Projecting 3D points into pixel using image_geometry::Pinholecameramodel

asked 2022-01-09 17:00:30 -0600

KhalidOwlWalid
67 ●8 ●13 ●19

updated 2022-01-13 04:50:24 -0600

Currently, I have this set of problems where I am trying to simulate bounding boxes in the simulation, and the general idea that I have drawn out is basically:

Subscribe to ground truth which helps me to detect the object I am trying to find its bounding boxes inside gazebo
Currently, the position of the object as subscribed from the ground truth is with respect to the base_link. So, I want to find the transform between the base_link and the camera_link, which I could simply use a lookupTransform to find its translation.
Then, I would have to do some maths so that the position of the object is now with respect to the camera_link
From here, I am able to determine the object's 3d position with respect to the camera (camera is now the origin)
I could then project the 3d coordinates into pixel simply by using image_geometry::PinholeCameraModel::project3dToPixel

However, the problem that I am facing is that the projection from 3d coordinates into pixel coordinate is way off from the expected position (as in it is not in the frame of my camera altho the cone is right there). I cant seem to find where I did it wrongly. Here is a really simple code for me to test in my simulation

import rclpy
import time
import cv2

from cv_bridge import CvBridge, CvBridgeError
from rclpy.qos import qos_profile_sensor_data

from rclpy.node import Node
from sensor_msgs.msg import Image, CameraInfo
from image_geometry import PinholeCameraModel

class BoundingBox(Node):

     def __init__(self):
        super().__init__('boundary_box_node')

        self.model = PinholeCameraModel()

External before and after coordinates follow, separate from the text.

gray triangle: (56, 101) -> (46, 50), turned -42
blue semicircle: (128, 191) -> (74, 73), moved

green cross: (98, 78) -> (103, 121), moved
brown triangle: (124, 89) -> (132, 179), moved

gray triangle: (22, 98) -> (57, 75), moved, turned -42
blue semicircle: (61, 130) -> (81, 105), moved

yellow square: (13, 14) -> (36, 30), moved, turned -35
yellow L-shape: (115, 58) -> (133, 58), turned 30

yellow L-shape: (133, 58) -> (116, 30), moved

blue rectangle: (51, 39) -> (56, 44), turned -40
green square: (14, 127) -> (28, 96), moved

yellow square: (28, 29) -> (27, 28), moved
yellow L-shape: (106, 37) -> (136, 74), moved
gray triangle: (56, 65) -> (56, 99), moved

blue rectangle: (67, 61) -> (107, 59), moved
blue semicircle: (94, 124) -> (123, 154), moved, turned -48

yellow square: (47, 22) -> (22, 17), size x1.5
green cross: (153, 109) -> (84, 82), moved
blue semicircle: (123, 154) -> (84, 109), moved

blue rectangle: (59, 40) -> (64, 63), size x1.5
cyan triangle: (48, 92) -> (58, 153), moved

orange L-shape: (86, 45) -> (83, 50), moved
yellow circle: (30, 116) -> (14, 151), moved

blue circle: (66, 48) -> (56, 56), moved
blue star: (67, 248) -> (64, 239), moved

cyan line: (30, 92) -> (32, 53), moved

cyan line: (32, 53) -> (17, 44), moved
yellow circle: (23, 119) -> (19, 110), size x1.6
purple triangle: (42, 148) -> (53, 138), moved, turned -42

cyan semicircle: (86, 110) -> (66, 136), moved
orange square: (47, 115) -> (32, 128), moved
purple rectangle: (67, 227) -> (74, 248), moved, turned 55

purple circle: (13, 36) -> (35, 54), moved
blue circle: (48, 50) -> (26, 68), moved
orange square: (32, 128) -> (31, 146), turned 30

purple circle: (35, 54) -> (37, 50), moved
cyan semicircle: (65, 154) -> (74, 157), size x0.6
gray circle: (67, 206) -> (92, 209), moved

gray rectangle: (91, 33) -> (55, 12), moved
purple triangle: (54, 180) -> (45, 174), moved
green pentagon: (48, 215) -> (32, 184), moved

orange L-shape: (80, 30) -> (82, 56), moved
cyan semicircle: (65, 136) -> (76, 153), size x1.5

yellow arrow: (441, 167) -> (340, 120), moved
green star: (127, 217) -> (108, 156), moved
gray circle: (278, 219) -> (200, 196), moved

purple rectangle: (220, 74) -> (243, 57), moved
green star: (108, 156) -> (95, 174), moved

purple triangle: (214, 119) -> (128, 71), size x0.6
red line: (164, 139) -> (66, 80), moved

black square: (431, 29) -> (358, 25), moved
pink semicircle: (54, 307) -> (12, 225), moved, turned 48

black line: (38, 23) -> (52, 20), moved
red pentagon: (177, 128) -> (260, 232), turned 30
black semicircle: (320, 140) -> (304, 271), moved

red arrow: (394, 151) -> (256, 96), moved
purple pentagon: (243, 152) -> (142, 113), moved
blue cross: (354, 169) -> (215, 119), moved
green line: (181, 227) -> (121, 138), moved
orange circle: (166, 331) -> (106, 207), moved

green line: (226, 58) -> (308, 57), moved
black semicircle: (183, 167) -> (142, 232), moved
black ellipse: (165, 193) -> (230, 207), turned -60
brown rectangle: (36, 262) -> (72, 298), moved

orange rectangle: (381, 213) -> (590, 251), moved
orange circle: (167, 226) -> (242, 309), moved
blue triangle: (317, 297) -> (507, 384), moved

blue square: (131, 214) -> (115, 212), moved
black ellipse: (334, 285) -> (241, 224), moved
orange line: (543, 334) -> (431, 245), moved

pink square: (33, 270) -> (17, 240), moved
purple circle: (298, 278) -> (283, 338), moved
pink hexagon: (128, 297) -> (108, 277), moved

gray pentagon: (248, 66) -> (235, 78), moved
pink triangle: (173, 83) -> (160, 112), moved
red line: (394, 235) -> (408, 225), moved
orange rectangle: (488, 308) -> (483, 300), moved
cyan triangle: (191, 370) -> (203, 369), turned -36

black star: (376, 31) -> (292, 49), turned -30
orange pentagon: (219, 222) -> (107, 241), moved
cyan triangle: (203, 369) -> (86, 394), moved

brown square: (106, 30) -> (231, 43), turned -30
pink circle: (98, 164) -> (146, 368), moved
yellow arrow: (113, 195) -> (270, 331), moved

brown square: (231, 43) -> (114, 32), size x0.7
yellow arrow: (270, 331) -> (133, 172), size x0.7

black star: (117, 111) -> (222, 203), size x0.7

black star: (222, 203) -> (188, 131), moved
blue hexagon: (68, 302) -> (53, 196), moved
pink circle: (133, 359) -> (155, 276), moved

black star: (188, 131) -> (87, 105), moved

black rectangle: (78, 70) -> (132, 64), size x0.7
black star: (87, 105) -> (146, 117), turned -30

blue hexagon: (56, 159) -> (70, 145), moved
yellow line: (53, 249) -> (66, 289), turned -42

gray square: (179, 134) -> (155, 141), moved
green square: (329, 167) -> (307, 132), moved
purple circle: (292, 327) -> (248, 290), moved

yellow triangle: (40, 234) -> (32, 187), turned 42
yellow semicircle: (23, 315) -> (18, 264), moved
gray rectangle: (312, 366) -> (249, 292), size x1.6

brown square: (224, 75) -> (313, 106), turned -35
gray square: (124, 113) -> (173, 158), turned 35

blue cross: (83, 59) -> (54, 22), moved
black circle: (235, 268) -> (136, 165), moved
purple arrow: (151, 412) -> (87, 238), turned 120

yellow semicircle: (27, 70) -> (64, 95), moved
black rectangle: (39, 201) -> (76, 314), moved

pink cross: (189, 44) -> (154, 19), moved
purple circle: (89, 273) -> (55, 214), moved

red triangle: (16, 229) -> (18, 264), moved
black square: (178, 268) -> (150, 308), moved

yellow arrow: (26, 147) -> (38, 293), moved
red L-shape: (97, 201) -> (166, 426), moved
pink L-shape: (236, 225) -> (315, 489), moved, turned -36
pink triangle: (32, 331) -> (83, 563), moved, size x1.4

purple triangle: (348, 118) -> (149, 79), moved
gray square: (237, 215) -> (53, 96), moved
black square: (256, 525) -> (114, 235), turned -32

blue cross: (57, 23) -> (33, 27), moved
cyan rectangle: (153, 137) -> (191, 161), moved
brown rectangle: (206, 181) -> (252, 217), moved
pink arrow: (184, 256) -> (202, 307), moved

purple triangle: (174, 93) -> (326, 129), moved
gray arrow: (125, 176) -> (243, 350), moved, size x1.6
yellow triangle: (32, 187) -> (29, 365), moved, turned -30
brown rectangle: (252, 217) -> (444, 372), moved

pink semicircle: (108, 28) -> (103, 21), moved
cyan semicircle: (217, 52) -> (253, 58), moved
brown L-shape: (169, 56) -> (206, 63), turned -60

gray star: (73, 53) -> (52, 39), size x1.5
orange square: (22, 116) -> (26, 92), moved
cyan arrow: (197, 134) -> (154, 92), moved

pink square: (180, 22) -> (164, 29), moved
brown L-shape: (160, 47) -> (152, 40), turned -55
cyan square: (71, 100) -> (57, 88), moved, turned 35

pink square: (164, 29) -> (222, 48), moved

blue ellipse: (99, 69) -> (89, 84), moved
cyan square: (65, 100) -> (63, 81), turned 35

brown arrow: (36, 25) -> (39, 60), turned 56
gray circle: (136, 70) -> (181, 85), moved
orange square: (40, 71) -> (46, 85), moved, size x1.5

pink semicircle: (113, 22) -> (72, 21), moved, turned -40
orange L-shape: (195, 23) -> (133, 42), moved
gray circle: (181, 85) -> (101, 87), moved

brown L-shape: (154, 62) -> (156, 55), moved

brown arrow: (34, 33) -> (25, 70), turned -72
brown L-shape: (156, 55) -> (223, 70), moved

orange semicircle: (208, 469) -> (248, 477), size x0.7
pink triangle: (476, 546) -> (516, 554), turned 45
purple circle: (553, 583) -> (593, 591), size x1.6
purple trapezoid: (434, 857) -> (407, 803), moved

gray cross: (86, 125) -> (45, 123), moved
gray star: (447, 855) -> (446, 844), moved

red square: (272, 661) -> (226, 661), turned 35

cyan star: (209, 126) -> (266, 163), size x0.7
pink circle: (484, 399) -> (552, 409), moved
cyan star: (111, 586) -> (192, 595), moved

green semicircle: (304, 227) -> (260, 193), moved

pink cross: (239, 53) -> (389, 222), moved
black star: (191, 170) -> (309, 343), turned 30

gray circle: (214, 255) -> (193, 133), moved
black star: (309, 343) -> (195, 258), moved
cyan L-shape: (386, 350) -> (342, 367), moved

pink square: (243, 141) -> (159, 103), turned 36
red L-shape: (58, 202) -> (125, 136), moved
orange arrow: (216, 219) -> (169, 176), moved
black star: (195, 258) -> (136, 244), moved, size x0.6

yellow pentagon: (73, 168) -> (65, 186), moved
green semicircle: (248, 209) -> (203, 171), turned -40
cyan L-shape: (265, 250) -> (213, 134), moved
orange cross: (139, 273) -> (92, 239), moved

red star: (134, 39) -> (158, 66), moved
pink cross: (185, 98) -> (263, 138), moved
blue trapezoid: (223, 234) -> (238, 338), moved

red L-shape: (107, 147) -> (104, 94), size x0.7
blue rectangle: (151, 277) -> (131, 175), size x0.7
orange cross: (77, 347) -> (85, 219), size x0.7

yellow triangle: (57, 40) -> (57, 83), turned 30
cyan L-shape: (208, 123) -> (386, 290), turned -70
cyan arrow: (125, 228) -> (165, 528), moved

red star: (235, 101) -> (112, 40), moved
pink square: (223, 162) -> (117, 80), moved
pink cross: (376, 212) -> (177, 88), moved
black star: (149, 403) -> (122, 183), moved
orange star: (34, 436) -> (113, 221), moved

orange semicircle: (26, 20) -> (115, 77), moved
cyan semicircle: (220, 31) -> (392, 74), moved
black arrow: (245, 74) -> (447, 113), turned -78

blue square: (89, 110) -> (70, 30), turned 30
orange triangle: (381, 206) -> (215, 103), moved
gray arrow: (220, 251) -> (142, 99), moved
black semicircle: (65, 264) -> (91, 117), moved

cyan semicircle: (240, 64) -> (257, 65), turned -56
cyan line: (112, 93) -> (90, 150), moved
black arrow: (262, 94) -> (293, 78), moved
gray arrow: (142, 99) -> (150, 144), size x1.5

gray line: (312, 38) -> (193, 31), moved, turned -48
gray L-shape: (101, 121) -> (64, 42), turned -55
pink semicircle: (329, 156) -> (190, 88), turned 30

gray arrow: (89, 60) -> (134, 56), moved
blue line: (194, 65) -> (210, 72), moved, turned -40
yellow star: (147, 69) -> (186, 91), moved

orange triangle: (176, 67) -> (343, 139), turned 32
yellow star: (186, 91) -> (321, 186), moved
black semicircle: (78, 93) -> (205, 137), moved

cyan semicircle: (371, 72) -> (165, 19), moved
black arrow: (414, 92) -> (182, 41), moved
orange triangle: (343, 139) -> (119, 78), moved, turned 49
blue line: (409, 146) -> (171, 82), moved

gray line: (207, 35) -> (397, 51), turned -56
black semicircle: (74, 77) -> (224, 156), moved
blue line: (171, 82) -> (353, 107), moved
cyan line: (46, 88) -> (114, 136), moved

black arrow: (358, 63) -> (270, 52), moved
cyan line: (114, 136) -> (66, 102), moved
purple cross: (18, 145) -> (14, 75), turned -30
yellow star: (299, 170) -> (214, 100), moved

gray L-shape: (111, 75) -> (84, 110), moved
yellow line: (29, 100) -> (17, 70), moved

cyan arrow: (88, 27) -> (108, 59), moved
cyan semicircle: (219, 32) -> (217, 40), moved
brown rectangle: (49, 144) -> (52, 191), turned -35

        # self.cone_position = (6.029119415283203, 2.77589750289917, 0.76)
        self.cone_position = (12.79, 3.012697458267212, 0.76)
        # self.cone_position = (0,0,1)
        self.need_info = True
        self.cam_info = self.create_subscription(CameraInfo, "zed/right/camera_info", self.info_callback, 
                              qos_profile_sensor_data)


        # while self.need_info:
        #      time.sleep(0.01)

        self.get_logger().info(f'Got info from right!')

        self.bridge = CvBridge()
        self.sub_image = self.create_subscription(Image, 'zed/right/image_rect_color', self.image_callback, 
                                  qos_profile_sensor_data)
        # self.pub_image = self.create_publisher('/image_out', Image, 10)

    def info_callback(self, info):

        if self.need_info:
            self.get_logger().info(f'Inside info callback')
            self.model.fromCameraInfo(info)
            self.need_info = False

    def image_callback(self, image):

        translated_cone_pixel = []

        u, v = self.model.project3dToPixel(self.cone_position)

        trannslated_cone_pixel.append((int(u), int(v)))

        try:
            cv_image = self.bridge.imgmsg_to_cv2(image, desired_encoding="bgr8")
            cv2.circle(cv_image, translated_cone_pixel[0], 10, (255,0,0))
           #cv2.rectangle(cv_image, corners[0],corners[1],(0,255,0),3)

            cv2.imshow('test', cv_image)
            cv2.waitKey(1)

        except CvBridgeError as e:
            print(e)


def main(args=None):
    rclpy.init(args=args)

    bounding_box = BoundingBox()

    try:
        while rclpy.ok():
            rclpy.spin_once(bounding_box)

    except KeyboardInterrupt:
        pass

    bounding_box.destroy_node()
    rclpy.shutdown()


if __name__ == '__main__':
     main()

In this code, I have extracted the cone's position myself and transform it manually, and I was just testing out only for the 3d projection part!

Note: For confidential reason, I had to omit my model in the first image, and change it to a cube.

The position of the cube inside gazebo is (-12.3647,10.2,0) and the cone ... (more)

edit retag flag offensive close merge delete

Comments

The values of self.cone_position seem rather suspect.. (12.79, 3.012697458267212, 0.76) means the point is 12.8 meters to the east and 3 meters to the south of the camera_optical_frame, is what I understand - in which case the point is way outside the view frustum of the camera.

JunTuck ( 2022-01-10 06:55:41 -0600 )edit

Hi, I have editted my question and included some diagrams to make it easier as to why I obtain those coordinates.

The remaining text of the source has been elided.